What to produce => Set each line of the material below down word for word, from the first through the line that holds "on improving modeling", but not the pictures.

☆ ☆ ☆ ☆

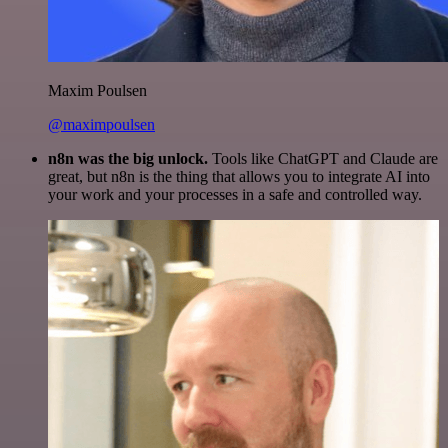
Maxim Poulsen
@maximpoulsen
n8n was the big unlock.
Tools like ChatGPT and Claude are
great, but n8n is the thing that allows you to integrate AI into
your work and your processes in a safe and controlled way.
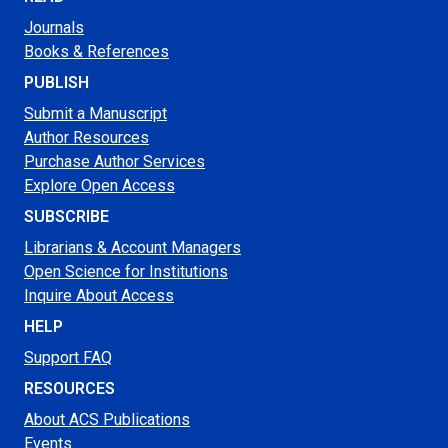
Journals
Books & References
PUBLISH
Submit a Manuscript
Author Resources
Purchase Author Services
Explore Open Access
SUBSCRIBE
Librarians & Account Managers
Open Science for Institutions
Inquire About Access
HELP
Support FAQ
RESOURCES
About ACS Publications
Events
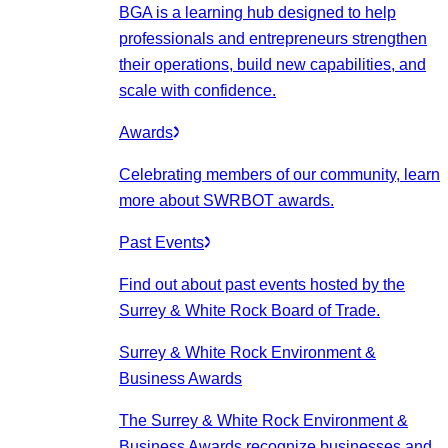
BGA is a learning hub designed to help
professionals and entrepreneurs strengthen
their operations, build new capabilities, and
scale with confidence.
Awards
Celebrating members of our community, learn
more about SWRBOT awards.
Past Events
Find out about past events hosted by the
Surrey & White Rock Board of Trade.
Surrey & White Rock Environment &
Business Awards
The Surrey & White Rock Environment &
Business Awards recognize businesses and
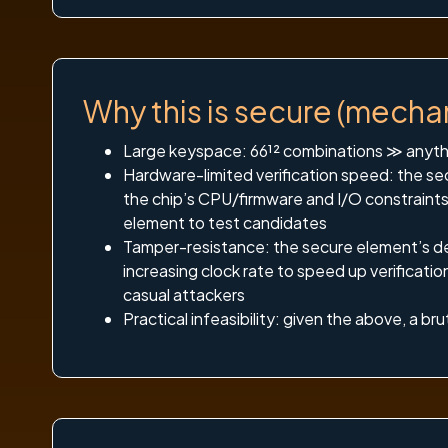
Why this is secure (mecha
Large keyspace: 66¹² combinations ≫ anythi
Hardware-limited verification speed: the sec
the chip’s CPU/firmware and I/O constraints
element to test candidates
Tamper-resistance: the secure element’s des
increasing clock rate to speed up verificat
casual attackers
Practical infeasibility: given the above, a b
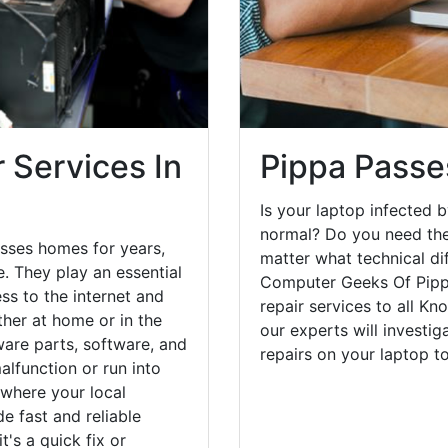
 Services In
Pippa Passe
Is your laptop infected b
normal? Do you need the
sses homes for years,
matter what technical di
. They play an essential
Computer Geeks Of Pipp
ess to the internet and
repair services to all Kn
her at home or in the
our experts will investi
are parts, software, and
repairs on your laptop 
lfunction or run into
 where your local
e fast and reliable
's a quick fix or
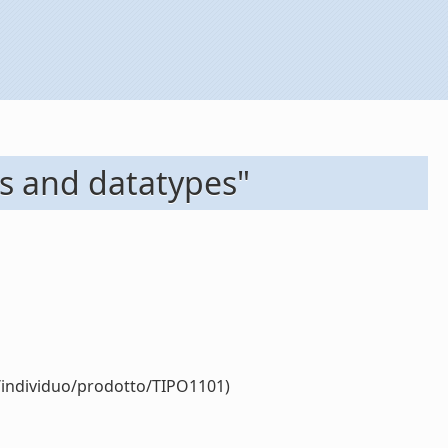
ms and datatypes"
r/individuo/prodotto/TIPO1101)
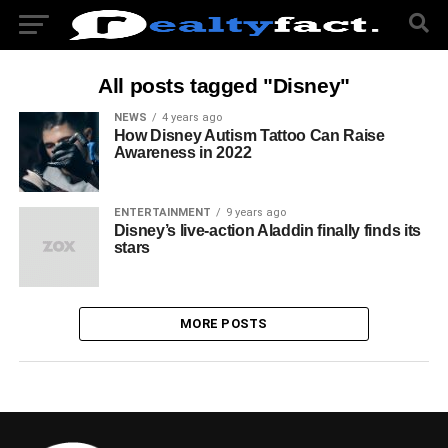
All posts tagged "Disney"
NEWS
4 years ago
How Disney Autism Tattoo Can Raise
Awareness in 2022
ENTERTAINMENT
9 years ago
Disney’s live-action Aladdin finally finds its
stars
MORE POSTS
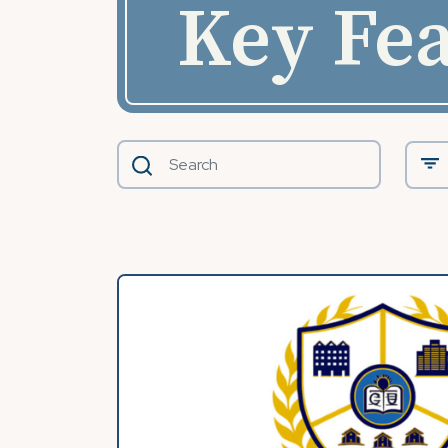
Key Fea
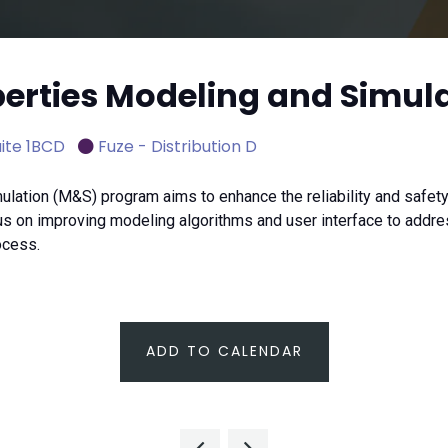
operties Modeling and Simul
ite 1BCD
Fuze - Distribution D
lation (M&S) program aims to enhance the reliability and safety o
 on improving modeling algorithms and user interface to address
ocess.
ADD TO CALENDAR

☆ ☆ ☆ ☆

Exercise solution =>
Maxim Poulsen
@maximpoulsen
n8n was the big unlock.
Tools like ChatGPT and Claude are
great, but n8n is the thing that allows you to integrate AI into
your work and your processes in a safe and controlled way.
Journals
Books & References
PUBLISH
Submit a Manuscript
Author Resources
Purchase Author Services
Explore Open Access
SUBSCRIBE
Librarians & Account Managers
Open Science for Institutions
Inquire About Access
HELP
Support FAQ
RESOURCES
About ACS Publications
Events
BGA is a learning hub designed to help
professionals and entrepreneurs strengthen
their operations, build new capabilities, and
scale with confidence.
Awards
Celebrating members of our community, learn
more about SWRBOT awards.
Past Events
Find out about past events hosted by the
Surrey & White Rock Board of Trade.
Surrey & White Rock Environment &
Business Awards
The Surrey & White Rock Environment &
Business Awards recognize businesses and
Why this is secure (mecha
Large keyspace: 66¹² combinations ≫ anythi
Hardware-limited verification speed: the sec
the chip’s CPU/firmware and I/O constraints
element to test candidates
Tamper-resistance: the secure element’s des
increasing clock rate to speed up verificat
casual attackers
Practical infeasibility: given the above, a b
 Services In
Pippa Passe
Is your laptop infected b
normal? Do you need the
sses homes for years,
matter what technical di
. They play an essential
Computer Geeks Of Pipp
ess to the internet and
repair services to all Kn
her at home or in the
our experts will investi
are parts, software, and
repairs on your laptop 
lfunction or run into
 where your local
e fast and reliable
's a quick fix or
ms and datatypes"
r/individuo/prodotto/TIPO1101)
All posts tagged "Disney"
NEWS
4 years ago
How Disney Autism Tattoo Can Raise
Awareness in 2022
ENTERTAINMENT
9 years ago
Disney’s live-action Aladdin finally finds its
stars
MORE POSTS
Key Fea
operties Modeling and Simul
ite 1BCD
Fuze - Distribution D
lation (M&S) program aims to enhance the reliability and safety o
 on improving modeling algorithms and user interface to address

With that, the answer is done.